Being aboard a Starfleet vessel comes with risk. There’s always a very large chance the occupants are going to be struck by debris, involved in a space battle, or hit by a wave of radiation that sends the ship into a tailspin. Usually, at least one of those sends the crew on the bridge scattering, slinging them across the floor like they weigh little more than a five-pound bag of flour. With so much potential for injury, Star Trek fans have often wondered why the crew’s safety isn’t taken into consideration when the ships are constructed. Essentially, where are the seatbelts?
Melissa Navia, the wisecracking pilot of the Enterprise on Star Trek: Strange New Worlds asked that same question in an interview with Slashfilm. She and her fellow castmates, Celia Rose Gooding and Christina Chong discussed how to make the scene look real when the Enterprise is struck by something or the ship is supposed to shake for any other reason.

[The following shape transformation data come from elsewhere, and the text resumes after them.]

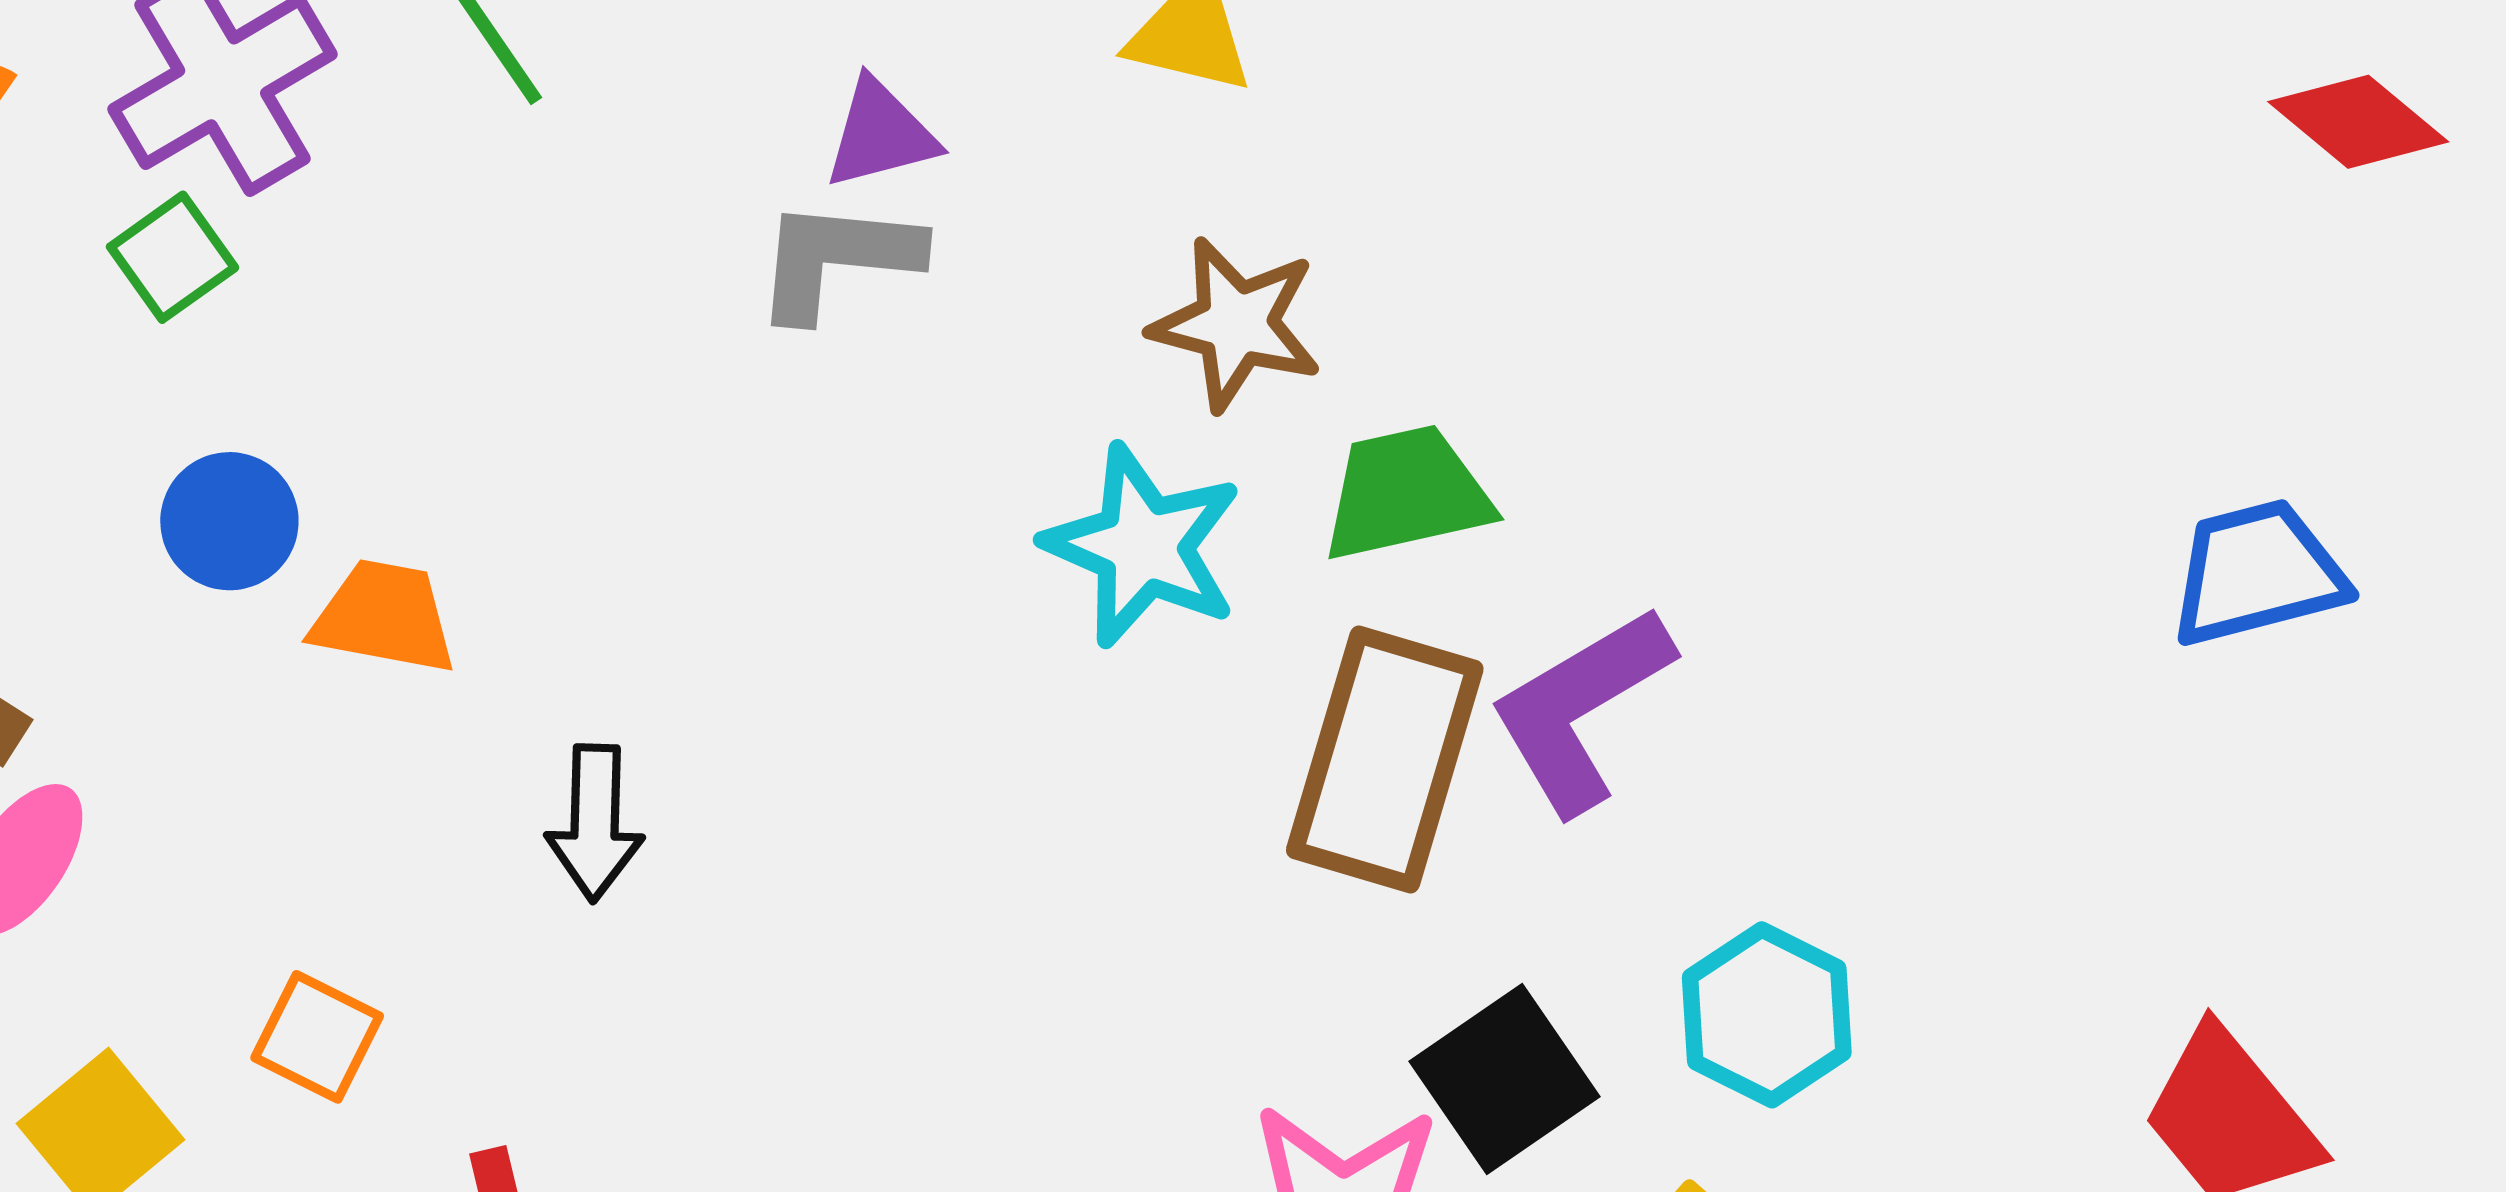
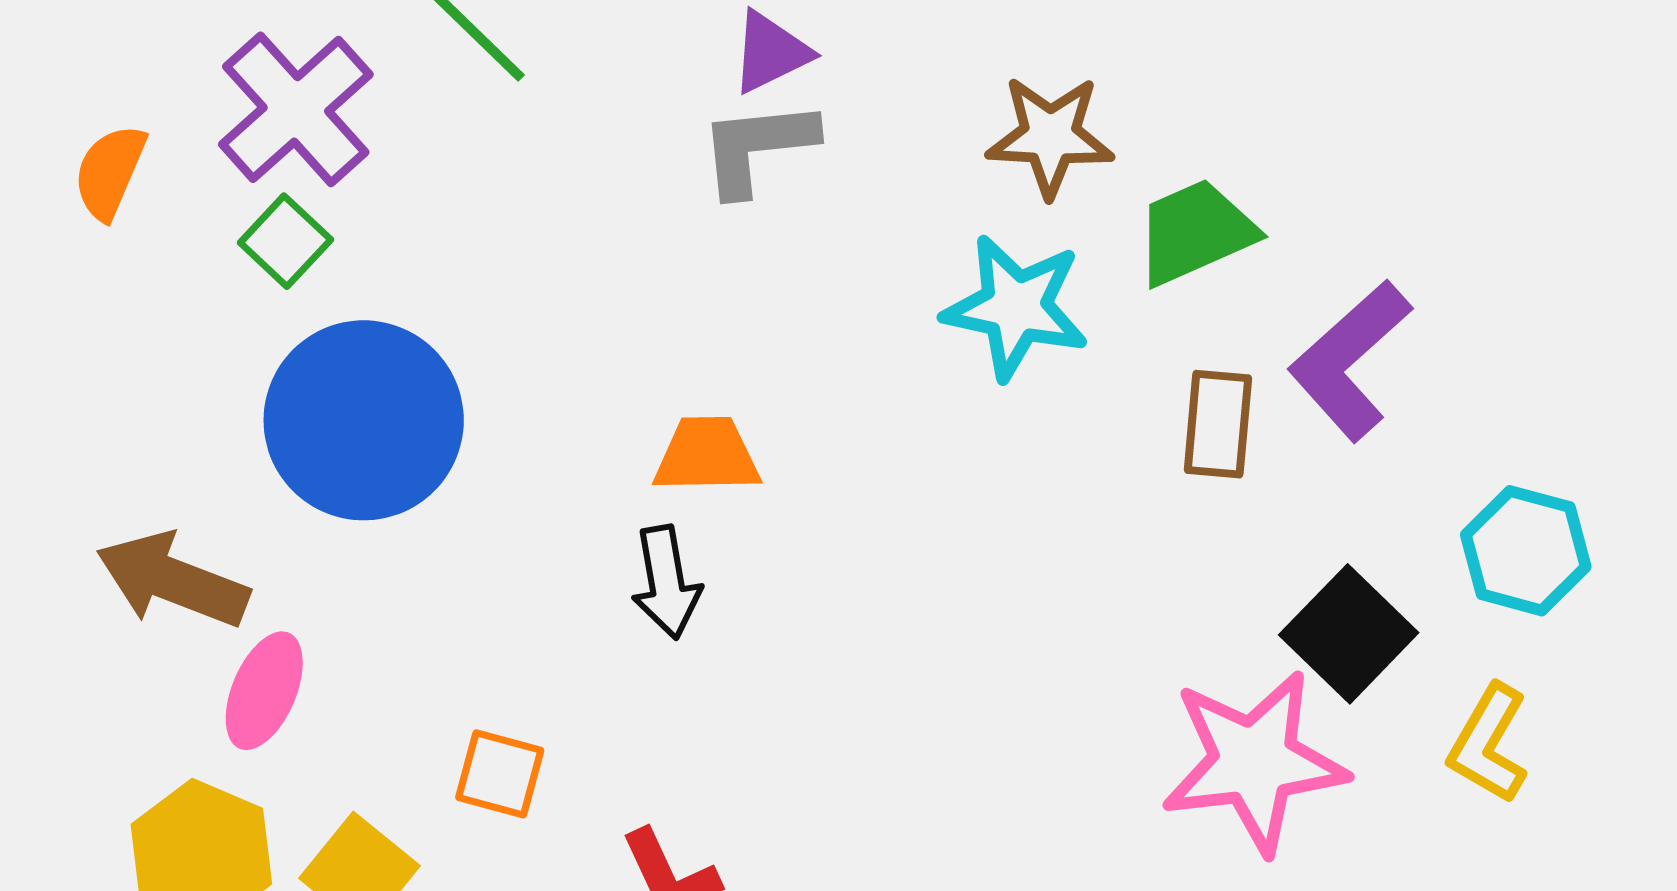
blue circle: (229, 521) -> (364, 420), size x2.0
orange trapezoid: (384, 617) -> (707, 455), moved
brown rectangle: (1385, 759) -> (1218, 424), size x0.6

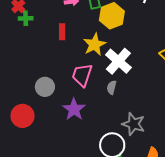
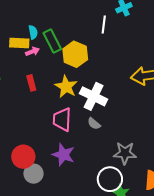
gray circle: (45, 87) -> (33, 174), moved
gray semicircle: (112, 87) -> (94, 124), turned -48
red circle: (23, 116) -> (23, 157), moved

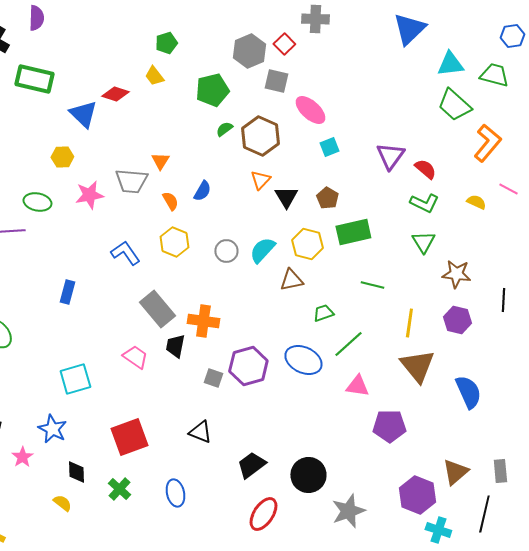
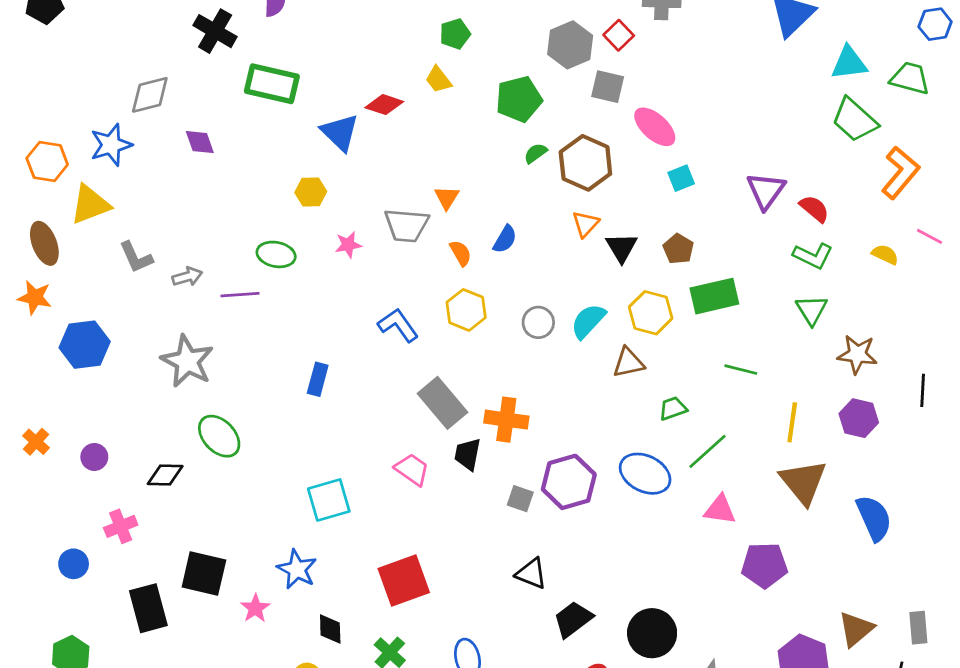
pink star: (89, 195) -> (348, 245), size x0.7
black triangle: (200, 432) -> (531, 574), moved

"“I always ask, ‘Why don’t we have seat belts?'”"
Melissa Navia admits to being very specific.
Navia wants to know more than just what direction she should move.
"“I get very specific. I’m like, ‘Is it directional? Is it non-directional?’ And I’m like, ‘What are we being hit by exactly? Versus is this like the force of it?’ And some directors will be just like, ‘She’s one of those.’ And I’m like, ‘Yes, I’m one of those.’ I need to know what’s hitting us, at what speed, in relation to what else. And then we all look in and then we do the shake.”"
So it’s no wonder she asked about the seatbelts. According to Atlas Obscura, seatbelts have been in airplanes since the 1930s and 1940s. The Enterprise NX-01 was completed in 2151 and included a transporter, shuttle bays, a medical bay, and all the other accoutrements a starship should have. But it didn’t have seatbelts. Neither did any of the other Enterprises that followed. Or any of the other starships.
Airplanes can fly between six and eight miles above sea level. And they all are equipped with seatbelts. So it does make a Trekkie wonder why this common piece of safety equipment isn’t installed on Starfleet vessels.